Citrus- Free Diet
The fruits to avoid on this diet are:
| Orange | Lemon | Clementine |
| Grapefruit | Lime | Uglifruit |
| Tangerine | Satsuma | Angostura |
| The whole fruit or just the juice, the skin or the flavour are all used in manufacturing. | ||
Foods to avoid on a Citrus-free diet:
- Sweets and confectionery
- Ice creams
- Flavourings
- Candied peel
- Fruit squashes and drinks
- Fruit juice - canned, frozen or in cartons, fresh
- Cakes
- Biscuits
- Cookies
- Cheesecake
- Sponge
- Jellies
- Flavoured yoghurts
- Garnishes, i.e slices or wedges of lemon, lime and orange.
- Angostura bitters
- Alcoholic drinks decorated with citrus, e.g. gin and tonic
- Sauces
- Pickles
- Chutneys
- Lemon tea
- Oil / Lemon salad dressing
- Fish and poultry dishes, e.g. prawn cocktail, fish casserole, duck with orange, lemon chicken
- Marinades for kebabs
- Sweet and Sour sauce made with orange juice
- Orange flower water
- Drinks with angostura bitters
- Lemonade
- Lemon barley water
- Bioflavonoid supplements unless synthetic
- Citrus flavoured toothpaste
Some E numbers indicate the inclusion of citrus, and food should be avoided where the following E numbers are listed on the label: E330, E331, E332, E333, E334, E440(A), E450(B), E472(C).
Please note that any diets and dietary advice in the Patient Guidance section of our website are only intended for the patients attending our own clinics in Southampton and London.
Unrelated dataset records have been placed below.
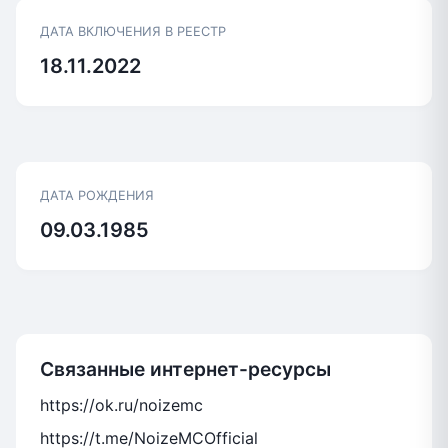
ДАТА ВКЛЮЧЕНИЯ В РЕЕСТР
18.11.2022
ДАТА РОЖДЕНИЯ
09.03.1985
Связанные интернет-ресурсы
https://ok.ru/noizemc
https://t.me/NoizeMCOfficial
These diets are based on a recommendation made by one of the Centre doctors after an appropriate consultation. Our advice relating to use of a particular restricted diet is really only appropriate for individual patients who have consulted us and have been individually assessed by one of the doctors from the Centre and advised that they should follow a particular dietary regime. We do not recommend that people use restricted diets without proper medical supervision. We also recommend to our patients that they should not use a restricted diet for more than 6 weeks in the first instance without further consultation with us, as it may result in nutritional deficiencies. Sometimes food exclusion diets may be clinically effective in the long term, but their management will require a balanced nutritional approach.
We hope that visitors to our website who are not our patients will find much to interest them in this website; we aim to present useful, practical, considered and authoritative information on Complementary and Integrated Medicine. We strongly advise that you should not follow a restricted diet without proper medical supervision by a qualified practitioner.